Stored items
* * * * *

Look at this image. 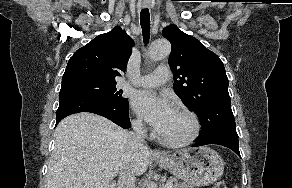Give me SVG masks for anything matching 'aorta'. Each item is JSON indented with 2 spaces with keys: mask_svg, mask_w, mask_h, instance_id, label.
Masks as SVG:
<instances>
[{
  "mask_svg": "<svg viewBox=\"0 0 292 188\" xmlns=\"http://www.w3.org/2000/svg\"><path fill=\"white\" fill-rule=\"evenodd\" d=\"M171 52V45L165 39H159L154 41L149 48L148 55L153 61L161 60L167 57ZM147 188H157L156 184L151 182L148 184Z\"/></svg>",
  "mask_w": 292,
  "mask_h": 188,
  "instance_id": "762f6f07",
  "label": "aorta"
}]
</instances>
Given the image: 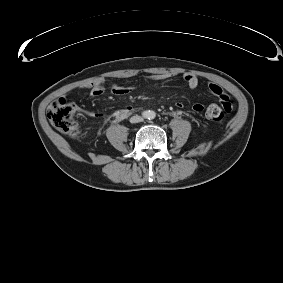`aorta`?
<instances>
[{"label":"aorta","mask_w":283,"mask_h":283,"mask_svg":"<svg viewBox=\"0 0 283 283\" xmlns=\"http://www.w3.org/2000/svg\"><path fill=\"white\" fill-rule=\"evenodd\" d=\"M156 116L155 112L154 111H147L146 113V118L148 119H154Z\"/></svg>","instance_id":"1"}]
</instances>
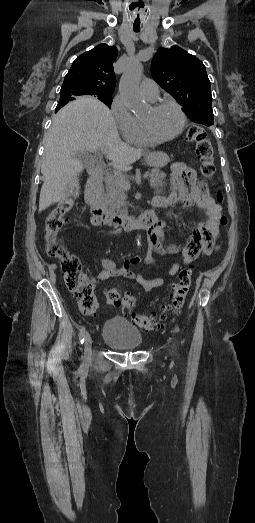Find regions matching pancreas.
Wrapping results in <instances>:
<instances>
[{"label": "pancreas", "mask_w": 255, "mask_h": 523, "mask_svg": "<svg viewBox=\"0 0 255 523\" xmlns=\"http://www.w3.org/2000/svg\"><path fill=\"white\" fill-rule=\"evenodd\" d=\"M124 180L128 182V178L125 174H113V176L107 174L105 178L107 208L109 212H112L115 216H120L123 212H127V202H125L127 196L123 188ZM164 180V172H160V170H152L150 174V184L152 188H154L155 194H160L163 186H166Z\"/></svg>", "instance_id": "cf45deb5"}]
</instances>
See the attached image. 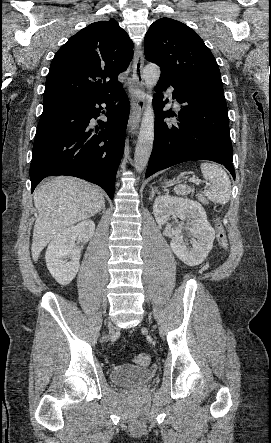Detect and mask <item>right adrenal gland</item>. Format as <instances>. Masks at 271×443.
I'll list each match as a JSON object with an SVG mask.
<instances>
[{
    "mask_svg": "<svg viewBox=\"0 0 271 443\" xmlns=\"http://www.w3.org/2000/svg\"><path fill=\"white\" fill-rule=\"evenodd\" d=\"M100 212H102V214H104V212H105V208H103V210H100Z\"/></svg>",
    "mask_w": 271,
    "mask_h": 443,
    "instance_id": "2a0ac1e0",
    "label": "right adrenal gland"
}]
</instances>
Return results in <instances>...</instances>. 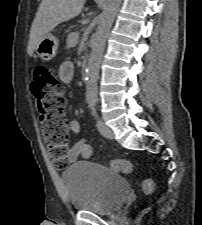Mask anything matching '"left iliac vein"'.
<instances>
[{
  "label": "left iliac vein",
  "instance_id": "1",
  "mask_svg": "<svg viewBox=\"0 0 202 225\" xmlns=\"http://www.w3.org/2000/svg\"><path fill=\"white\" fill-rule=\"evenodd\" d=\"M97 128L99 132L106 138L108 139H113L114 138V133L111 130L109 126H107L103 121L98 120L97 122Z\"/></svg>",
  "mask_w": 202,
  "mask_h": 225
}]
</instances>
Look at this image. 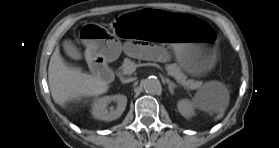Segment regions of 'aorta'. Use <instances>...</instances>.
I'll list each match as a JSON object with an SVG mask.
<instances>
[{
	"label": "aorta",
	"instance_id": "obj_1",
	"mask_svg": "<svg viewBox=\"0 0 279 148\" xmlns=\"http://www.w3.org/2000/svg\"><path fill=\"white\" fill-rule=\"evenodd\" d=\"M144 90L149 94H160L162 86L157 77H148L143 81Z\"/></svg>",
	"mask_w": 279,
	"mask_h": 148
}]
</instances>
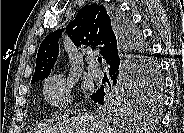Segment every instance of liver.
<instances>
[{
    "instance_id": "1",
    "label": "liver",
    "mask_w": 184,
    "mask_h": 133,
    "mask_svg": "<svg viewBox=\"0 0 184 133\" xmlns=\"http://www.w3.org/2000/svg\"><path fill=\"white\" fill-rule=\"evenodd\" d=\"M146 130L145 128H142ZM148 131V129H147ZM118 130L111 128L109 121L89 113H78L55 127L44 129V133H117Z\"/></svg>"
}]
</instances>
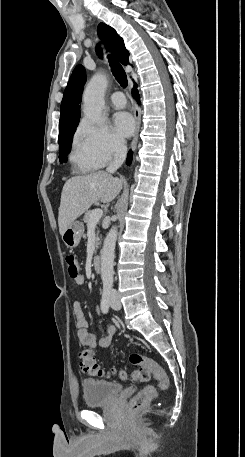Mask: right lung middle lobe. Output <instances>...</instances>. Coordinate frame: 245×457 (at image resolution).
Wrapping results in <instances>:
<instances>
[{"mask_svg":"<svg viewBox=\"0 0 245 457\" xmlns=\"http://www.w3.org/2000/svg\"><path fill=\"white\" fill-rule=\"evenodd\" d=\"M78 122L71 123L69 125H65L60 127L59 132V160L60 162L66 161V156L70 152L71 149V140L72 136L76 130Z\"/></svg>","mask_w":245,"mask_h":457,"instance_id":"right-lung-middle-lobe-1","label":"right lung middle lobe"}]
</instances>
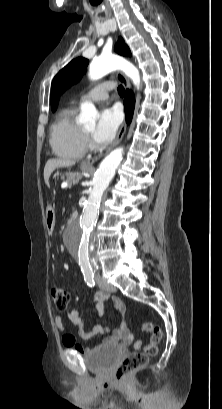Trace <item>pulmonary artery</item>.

* * * * *

**About this exercise:** From the line that contains "Mask: right lung" down to the last line of the entries above, copy every line exactly and leave out the pictures.

**Expected output:**
Mask: right lung middle lobe. Output <instances>...</instances>. Coordinate frame: 245×457 (at image resolution).
Wrapping results in <instances>:
<instances>
[{"mask_svg":"<svg viewBox=\"0 0 245 457\" xmlns=\"http://www.w3.org/2000/svg\"><path fill=\"white\" fill-rule=\"evenodd\" d=\"M78 122L71 123L69 125H65L60 127L59 132V160L60 162L66 161V156L70 152L71 149V140L72 136L76 130Z\"/></svg>","mask_w":245,"mask_h":457,"instance_id":"right-lung-middle-lobe-1","label":"right lung middle lobe"}]
</instances>
Trace <item>pulmonary artery</item>.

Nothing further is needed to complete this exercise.